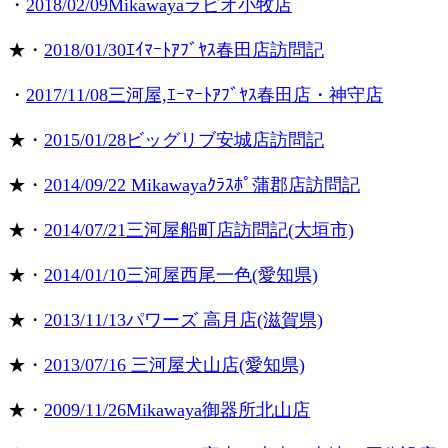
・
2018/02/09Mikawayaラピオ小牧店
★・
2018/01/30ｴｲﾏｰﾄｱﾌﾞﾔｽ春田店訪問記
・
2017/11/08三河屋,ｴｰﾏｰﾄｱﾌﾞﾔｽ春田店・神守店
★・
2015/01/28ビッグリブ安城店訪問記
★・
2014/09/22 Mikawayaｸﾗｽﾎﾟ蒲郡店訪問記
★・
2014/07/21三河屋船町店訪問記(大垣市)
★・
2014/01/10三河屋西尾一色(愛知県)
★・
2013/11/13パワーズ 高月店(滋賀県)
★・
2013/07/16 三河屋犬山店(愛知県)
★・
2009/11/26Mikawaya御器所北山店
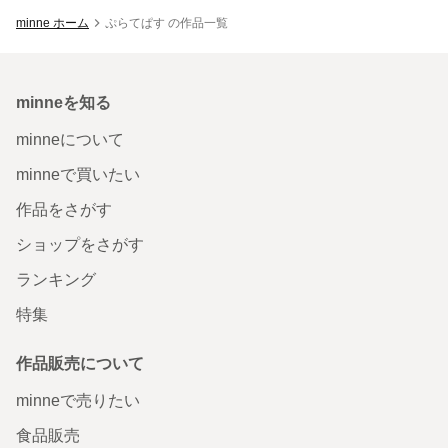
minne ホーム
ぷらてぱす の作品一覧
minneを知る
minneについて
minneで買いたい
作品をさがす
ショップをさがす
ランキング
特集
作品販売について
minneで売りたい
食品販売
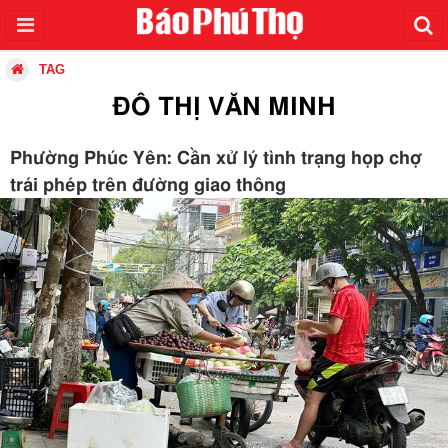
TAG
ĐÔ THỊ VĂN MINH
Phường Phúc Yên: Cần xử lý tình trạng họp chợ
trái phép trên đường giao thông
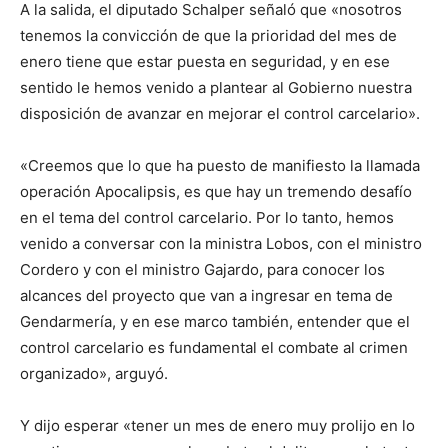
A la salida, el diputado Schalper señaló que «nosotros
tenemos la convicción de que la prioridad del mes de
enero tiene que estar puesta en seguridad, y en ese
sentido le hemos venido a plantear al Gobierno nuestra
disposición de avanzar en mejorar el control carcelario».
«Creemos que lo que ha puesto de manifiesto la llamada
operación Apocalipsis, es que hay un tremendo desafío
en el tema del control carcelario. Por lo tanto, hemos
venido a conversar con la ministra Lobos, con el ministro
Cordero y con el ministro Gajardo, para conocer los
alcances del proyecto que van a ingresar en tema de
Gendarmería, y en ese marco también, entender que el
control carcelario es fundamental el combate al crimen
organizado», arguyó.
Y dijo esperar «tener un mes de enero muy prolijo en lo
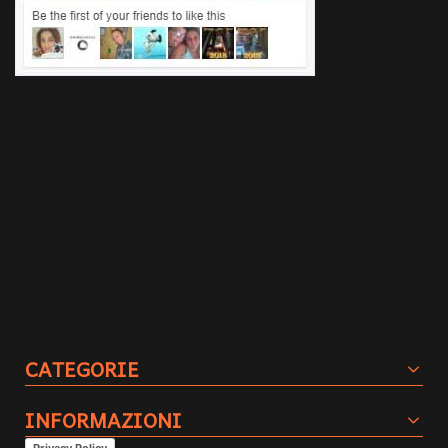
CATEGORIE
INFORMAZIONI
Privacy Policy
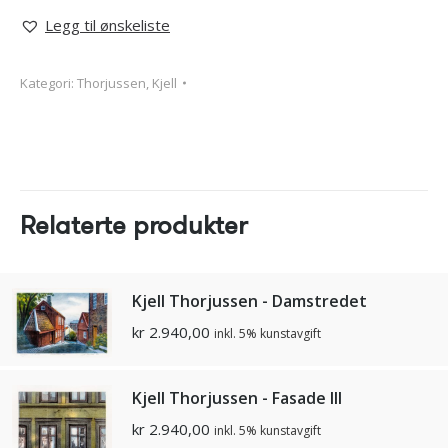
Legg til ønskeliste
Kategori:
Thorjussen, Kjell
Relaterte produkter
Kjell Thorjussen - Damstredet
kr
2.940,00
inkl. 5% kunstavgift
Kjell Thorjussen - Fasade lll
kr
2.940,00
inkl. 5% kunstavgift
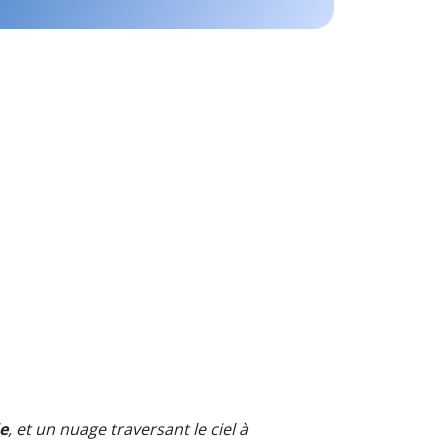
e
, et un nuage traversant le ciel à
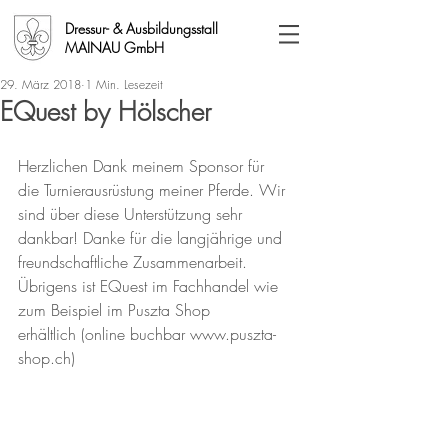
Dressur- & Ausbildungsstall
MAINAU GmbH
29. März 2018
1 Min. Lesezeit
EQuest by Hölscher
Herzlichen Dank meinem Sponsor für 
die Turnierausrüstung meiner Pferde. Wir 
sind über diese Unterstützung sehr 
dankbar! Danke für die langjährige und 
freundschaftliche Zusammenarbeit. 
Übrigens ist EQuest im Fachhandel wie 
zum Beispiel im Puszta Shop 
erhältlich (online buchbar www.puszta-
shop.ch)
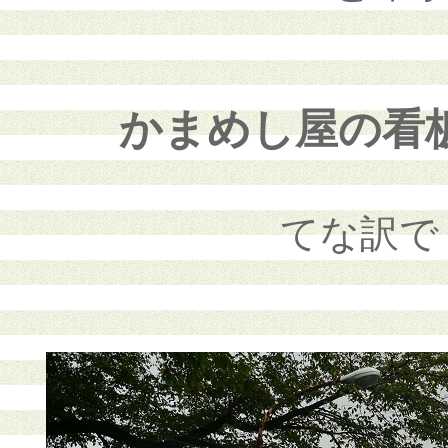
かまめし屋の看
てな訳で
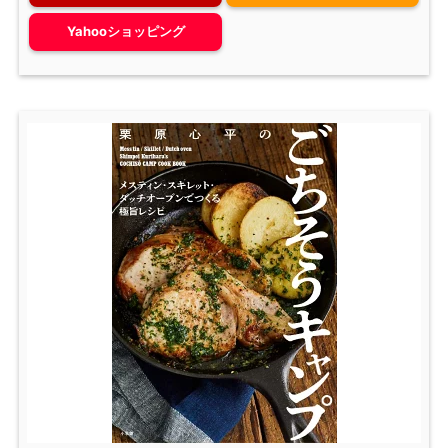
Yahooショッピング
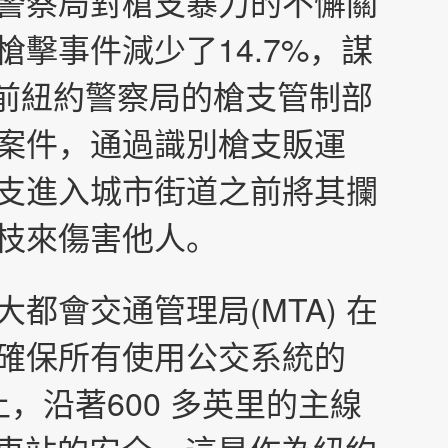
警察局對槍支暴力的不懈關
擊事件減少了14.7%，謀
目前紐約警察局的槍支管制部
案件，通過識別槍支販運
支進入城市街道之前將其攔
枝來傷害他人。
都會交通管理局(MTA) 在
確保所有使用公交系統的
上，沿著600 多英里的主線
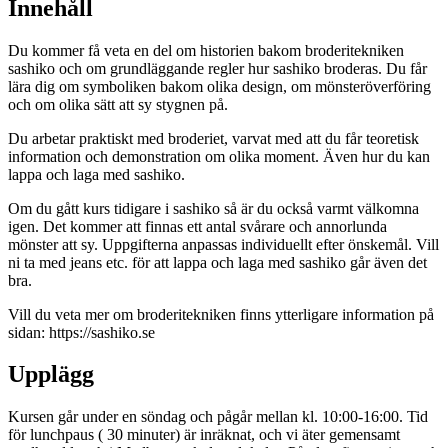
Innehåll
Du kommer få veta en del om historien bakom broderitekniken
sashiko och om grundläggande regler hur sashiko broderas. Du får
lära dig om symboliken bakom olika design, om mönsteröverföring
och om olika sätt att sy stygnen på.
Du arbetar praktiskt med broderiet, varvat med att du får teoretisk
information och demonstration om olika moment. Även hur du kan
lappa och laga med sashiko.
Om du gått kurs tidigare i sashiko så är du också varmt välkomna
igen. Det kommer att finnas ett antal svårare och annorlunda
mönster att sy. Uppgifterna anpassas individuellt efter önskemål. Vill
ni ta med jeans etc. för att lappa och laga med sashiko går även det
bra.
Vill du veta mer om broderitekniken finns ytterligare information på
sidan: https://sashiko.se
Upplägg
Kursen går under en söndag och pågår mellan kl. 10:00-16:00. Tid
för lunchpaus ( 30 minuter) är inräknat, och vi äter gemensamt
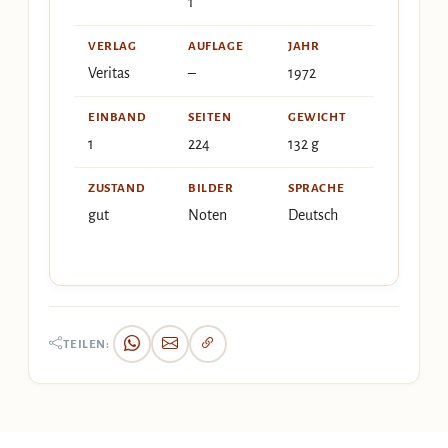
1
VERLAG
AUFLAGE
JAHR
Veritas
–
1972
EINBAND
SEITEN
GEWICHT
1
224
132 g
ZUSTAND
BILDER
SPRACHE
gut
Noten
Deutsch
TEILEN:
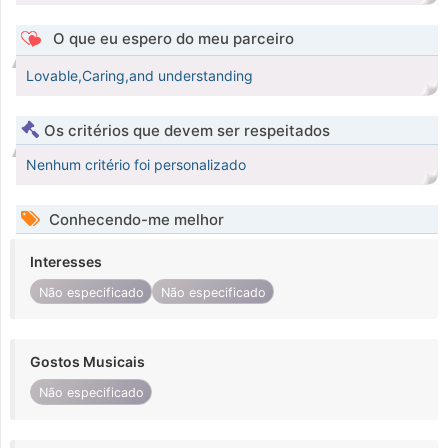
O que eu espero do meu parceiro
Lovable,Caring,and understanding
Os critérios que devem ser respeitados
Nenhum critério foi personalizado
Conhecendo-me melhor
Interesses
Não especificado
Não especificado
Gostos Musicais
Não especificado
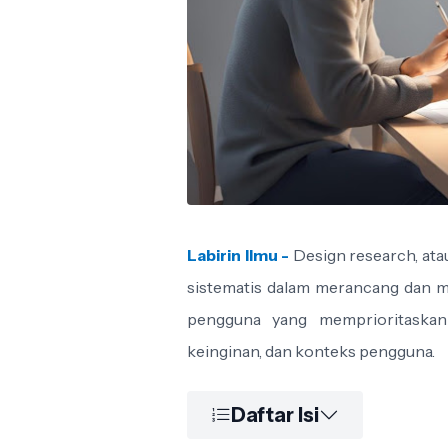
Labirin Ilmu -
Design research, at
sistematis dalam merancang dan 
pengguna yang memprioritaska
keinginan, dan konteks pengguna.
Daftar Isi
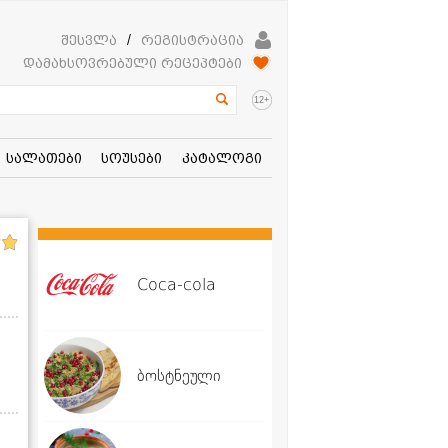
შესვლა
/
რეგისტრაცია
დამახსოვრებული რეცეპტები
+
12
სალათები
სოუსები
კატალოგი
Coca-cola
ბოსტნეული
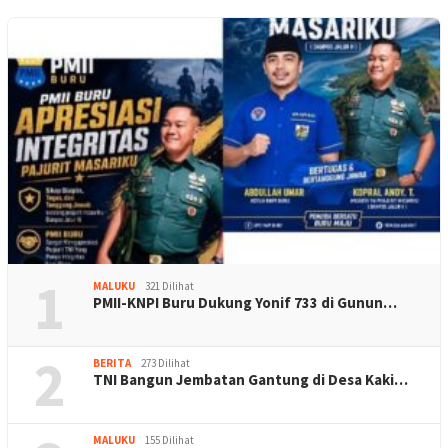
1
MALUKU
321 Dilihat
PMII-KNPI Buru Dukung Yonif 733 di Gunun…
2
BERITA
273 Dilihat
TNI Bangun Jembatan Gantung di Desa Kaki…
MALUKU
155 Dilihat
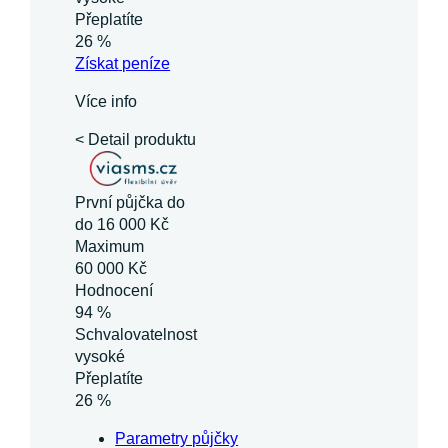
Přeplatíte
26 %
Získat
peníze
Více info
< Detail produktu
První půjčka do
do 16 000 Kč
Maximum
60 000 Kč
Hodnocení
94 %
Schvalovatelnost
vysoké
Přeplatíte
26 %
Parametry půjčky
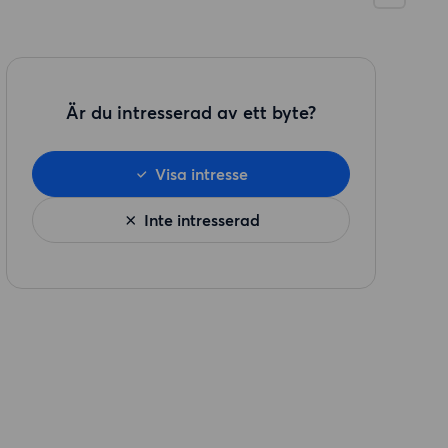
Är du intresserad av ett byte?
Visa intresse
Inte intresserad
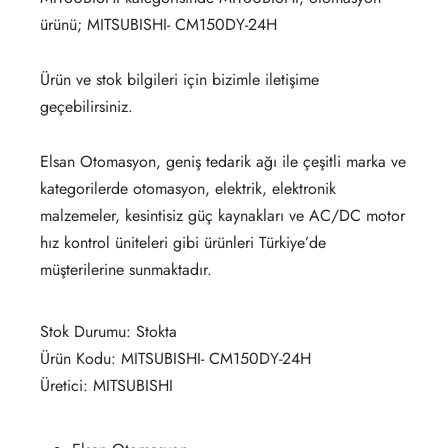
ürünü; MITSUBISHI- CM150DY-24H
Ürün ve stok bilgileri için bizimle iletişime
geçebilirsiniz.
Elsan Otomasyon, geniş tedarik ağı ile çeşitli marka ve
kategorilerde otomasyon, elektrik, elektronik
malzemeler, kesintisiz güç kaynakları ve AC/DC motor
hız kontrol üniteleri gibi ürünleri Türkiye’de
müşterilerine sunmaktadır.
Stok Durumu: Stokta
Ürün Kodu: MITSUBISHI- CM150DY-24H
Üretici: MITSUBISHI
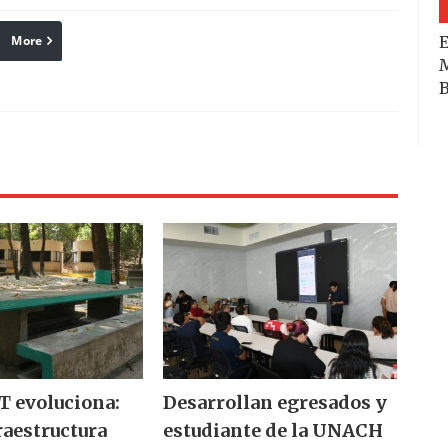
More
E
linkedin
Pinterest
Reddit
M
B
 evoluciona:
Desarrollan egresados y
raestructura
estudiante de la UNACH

+ + + +

PROBLEM TO SOLVE => "laga" is the string to look for; please copy every line of the records above where it appears.

RESPONSE TO THE TASK =>
lappa och laga med sashiko.
ni ta med jeans etc. för att lappa och laga med sashiko går även det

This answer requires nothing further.